╭─ Data supplied
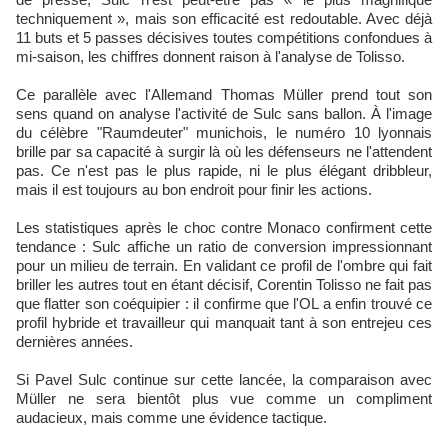
techniquement », mais son efficacité est redoutable. Avec déjà
11 buts et 5 passes décisives toutes compétitions confondues à
mi-saison, les chiffres donnent raison à l'analyse de Tolisso.
Ce parallèle avec l'Allemand Thomas Müller prend tout son
sens quand on analyse l'activité de Sulc sans ballon. À l'image
du célèbre "Raumdeuter" munichois, le numéro 10 lyonnais
brille par sa capacité à surgir là où les défenseurs ne l'attendent
pas. Ce n'est pas le plus rapide, ni le plus élégant dribbleur,
mais il est toujours au bon endroit pour finir les actions.
Les statistiques après le choc contre Monaco confirment cette
tendance : Sulc affiche un ratio de conversion impressionnant
pour un milieu de terrain. En validant ce profil de l'ombre qui fait
briller les autres tout en étant décisif, Corentin Tolisso ne fait pas
que flatter son coéquipier : il confirme que l'OL a enfin trouvé ce
profil hybride et travailleur qui manquait tant à son entrejeu ces
dernières années.
Si Pavel Sulc continue sur cette lancée, la comparaison avec
Müller ne sera bientôt plus vue comme un compliment
audacieux, mais comme une évidence tactique.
╰─
Starting with the line that contains "Les statistiques après", return each line through the last one of the data above, exactly as written and nothing more.

Written response -
Les statistiques après le choc contre Monaco confirment cette
tendance : Sulc affiche un ratio de conversion impressionnant
pour un milieu de terrain. En validant ce profil de l'ombre qui fait
briller les autres tout en étant décisif, Corentin Tolisso ne fait pas
que flatter son coéquipier : il confirme que l'OL a enfin trouvé ce
profil hybride et travailleur qui manquait tant à son entrejeu ces
dernières années.
Si Pavel Sulc continue sur cette lancée, la comparaison avec
Müller ne sera bientôt plus vue comme un compliment
audacieux, mais comme une évidence tactique.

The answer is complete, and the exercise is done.